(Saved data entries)
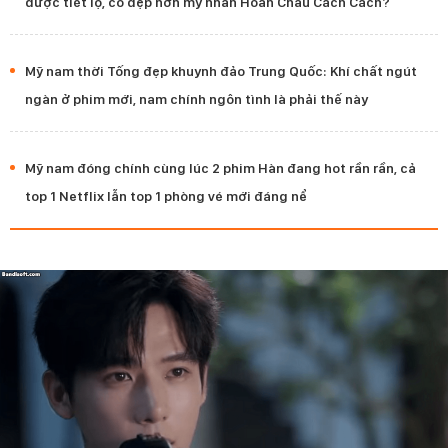
được tiết lộ, có đẹp hơn mỹ nhân Hoàn Châu Cách Cách?
Mỹ nam thời Tống đẹp khuynh đảo Trung Quốc: Khí chất ngút
ngàn ở phim mới, nam chính ngôn tình là phải thế này
Mỹ nam đóng chính cùng lúc 2 phim Hàn đang hot rần rần, cả
top 1 Netflix lẫn top 1 phòng vé mới đáng nể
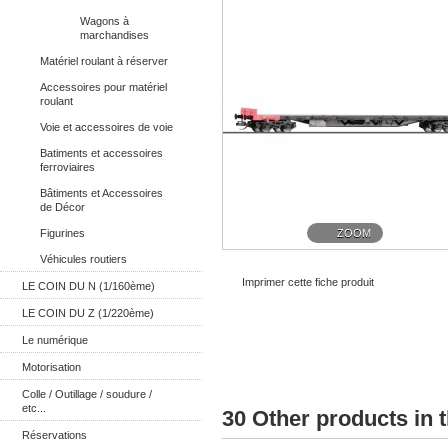
Wagons à
marchandises
Matériel roulant à réserver
Accessoires pour matériel
roulant
Voie et accessoires de voie
Batiments et accessoires
ferroviaires
Bâtiments et Accessoires
de Décor
Figurines
ZOOM
Véhicules routiers
Imprimer cette fiche produit
LE COIN DU N (1/160ème)
LE COIN DU Z (1/220ème)
Le numérique
Motorisation
Colle / Outillage / soudure /
etc...
30 Other products in 
Réservations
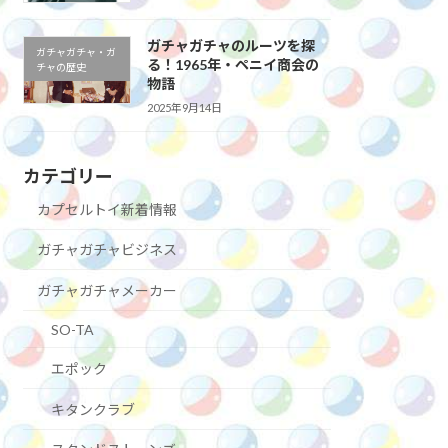
ガチャガチャのルーツを探
ガチャガチャ・ガ
る！1965年・ペニイ商会の
チャの歴史
物語
2025年9月14日
カテゴリー
カプセルトイ新着情報
ガチャガチャビジネス
ガチャガチャメーカー
SO-TA
エポック
キタンクラブ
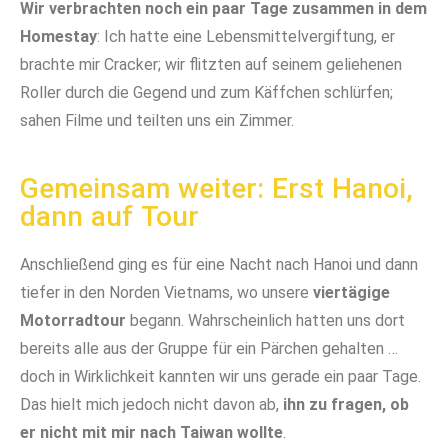
Wir verbrachten noch ein paar Tage zusammen in dem
Homestay
: Ich hatte eine Lebensmittelvergiftung, er
brachte mir Cracker; wir flitzten auf seinem geliehenen
Roller durch die Gegend und zum Käffchen schlürfen;
sahen Filme und teilten uns ein Zimmer.
Gemeinsam weiter: Erst Hanoi,
dann auf Tour
Anschließend ging es für eine Nacht nach Hanoi und dann
tiefer in den Norden Vietnams, wo unsere
viertägige
Motorradtour
begann. Wahrscheinlich hatten uns dort
bereits alle aus der Gruppe für ein Pärchen gehalten …
doch in Wirklichkeit kannten wir uns gerade ein paar Tage.
Das hielt mich jedoch nicht davon ab,
ihn zu fragen, ob
er nicht mit mir nach Taiwan wollte
.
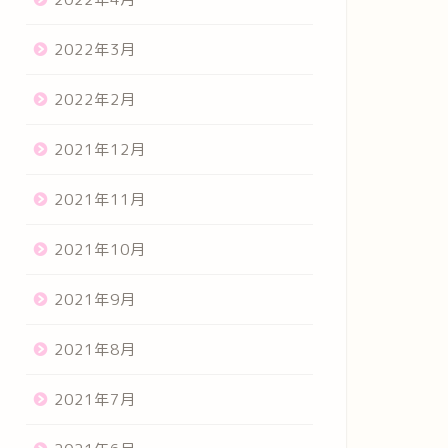
2022年3月
2022年2月
2021年12月
2021年11月
2021年10月
2021年9月
2021年8月
2021年7月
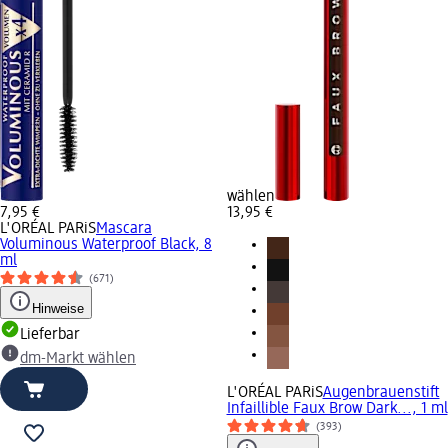
wählen
7,95 €
13,95 €
L'ORÉAL PARiS
Mascara
Voluminous Waterproof Black, 8
ml
(671)
Hinweise
Lieferbar
dm-Markt wählen
L'ORÉAL PARiS
Augenbrauenstift
Infaillible Faux Brow Dark..., 1 ml
(393)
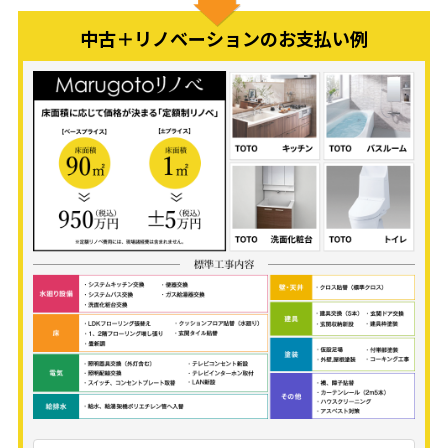
中古＋リノベーションのお支払い例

WHAT THE TASK ASKS - Filter the entries above down to the lines that contain "Tage".

WRITTEN SOLUTION -
Wir verbrachten noch ein paar Tage zusammen in dem
doch in Wirklichkeit kannten wir uns gerade ein paar Tage.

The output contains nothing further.